Donald Trump ‘more psychopathic’ than Adolf Hitler
University of Oxford study ranks Hillary Clinton alongside Napoleon Bonaparte
Republican presidential nominee Donald Trump applauds during a campaign rally in Fredericksburg, Virginia last weekend. Photograph: Carlo Allegri/Reuters
Research from the University of Oxford assessed this year’s candidates for the White House to determine how highly they ranked on the psychopath scale.
They were scored on a number of personality traits typical in psychopaths - including fearlessness, cold-heartedness and egocentricity.
While the study found Donald Trump’s score puts him in the company of some of history’s greatest despots, including Hitler and Ugandan dictator Idi Amin, his opponent Hillary Clinton found herself alongside Napoleon Bonaparte and Emperor Nero.

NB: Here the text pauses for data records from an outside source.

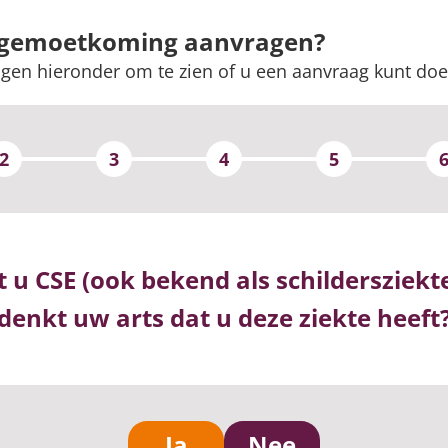
tegemoetkoming aanvragen?
gen hieronder om te zien of u een aanvraag kunt doe
2
3
4
5
t u CSE (ook bekend als schildersziekte
denkt uw arts dat u deze ziekte heeft
Ja
Nee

The study contended that although psychopathy - typically associated with remorseless killers - exists along a spectrum, some people can possess certain qualities without developing murderous intent.
It claimed that it was not just barbarous leaders who populated the upper echelons of the rankings - as St Paul and even Jesus appeared high on the psychopathic leaderboard.
It added that possessing such tendencies might not be to the presidential candidates’ detriment, as the right combination of psychopathic characteristics can make for a good leader.
Experts on the political figures were asked to answer 56 questions from the psychopathic personality inventory-revised (PPI-R) test to determine a score.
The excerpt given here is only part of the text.